I am on a path, exactly where i am meant to be right now.  And from here, I can only go forward, shaping my life story into a magnificent tale of triumph, of healing of courage, of beauty, of wisdom, of power, of dignity, and of love.”   My journey to self discovery, a gift and promise to myself.

I have started to attend spiritual gatherings/retreats held by the community I belong to in Johannesburg South Africa.

Release and healing was the beautiful gift I received from the retreat I recently attended.   If you have ever experienced energy healing you will understand what I mean. The vibration going through my body in that very moment, one just knows what is happening. The power the release the awareness the calm that follow’s. #Goose bumps.

This morning I sit stunned by the realization that I’m different today because my new life has only now begun.

Over the past few months I have made huge changes to my personal life. So the change is obvious to those around me, yet today I sit here typing, with my heart wide open. When I sit quietly, I wait and listen, waiting for the noise in my head to start. Yet today it’s not there. Oh MY WORD, where is the noise. ‪#‎Laughing the feeling of complete peace and love fills my entire body, so I cry again of course, these are tears of joy and gratitude – as I know now, I finally closed the door on my past. This is possible because of the lovely caring friends and community that surround me.

I am so grateful for my emotional roller coaster of a week, last week.  It all made sense to me while at this gathering,  I started to connect the dots, I call it divine intervention.  I had to have that hard emotional week for a reason.  A lot of old feelings and dark memories from my past seemed to bombard my mind during that week.  After many conversations with myself along with self doubt and far too many tears shed.  I could sit back and reflect on that emotional week and comfortably know in my heart,  I had completed the work I needed to do that week already by facing those memories of the past. This is how powerful the universe is.  My final release was completed at the ceremony. Burning the little boxes that have been a part of me for so long, the ones that were tightly sealed and packed down very deep in my soul the ones with all that muck and dirt in them, that muck and dirt will never haunt me ever again, they gone, burnt merely ashes swept away with the wind.

What a powerful and profound message.

Truth, honour, consideration, love and happiness is all I have in my heart now.

After my release I could finally take that first baby step and reconnect with my true self. That was reconnecting with my inner child.

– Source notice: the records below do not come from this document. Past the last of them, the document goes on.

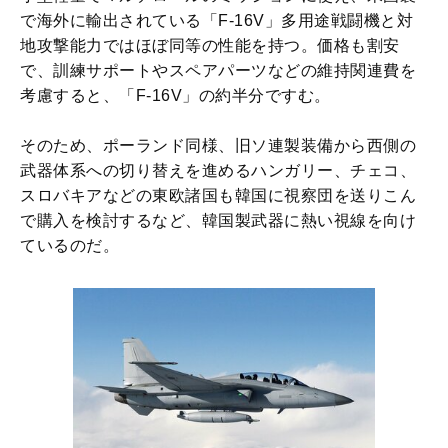
で海外に輸出されている「F-16V」多用途戦闘機と対
地攻撃能力ではほぼ同等の性能を持つ。価格も割安
で、訓練サポートやスペアパーツなどの維持関連費を
考慮すると、「F-16V」の約半分ですむ。
そのため、ポーランド同様、旧ソ連製装備から西側の
武器体系への切り替えを進めるハンガリー、チェコ、
スロバキアなどの東欧諸国も韓国に視察団を送りこん
で購入を検討するなど、韓国製武器に熱い視線を向け
ているのだ。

Tears turned to Sobs when I saw her for the first time. (surrounded by friends within my community to help me through this pain, along with trust and faith in God, I was able to  accept her with grace and love once more.

My letter to my inner child.

To the child who grew up always saying “ I cant”

To the one who constantly felt she was never good enough

To the child that disappeared at a very young age

I love you

You are worthy

You are holy

Right now and forever

To the one who cried herself to sleep

To the child who knew she was loved, yet constantly felt alone

To the one I abused through substance abuse

I am sorry

I gently pick you up, off the floor

I look at your face and touch your blonde hair

I take you in my arms and hold you close

I wipe your tears, hush hush dear one

You are safe once more

I softly whisper in your ear “it’s time”

“Dear child open your eyes”

I promise to never leave you

I promise to nurture you

love and care for you

I promise to keep you safe

“Dear Child open your eyes”

The darkness is now filled with light and sunshine

“Dear Child open your eyes”

I am you, you are me we are one

Take my hand dear child

I promise to honour love and respect you once more.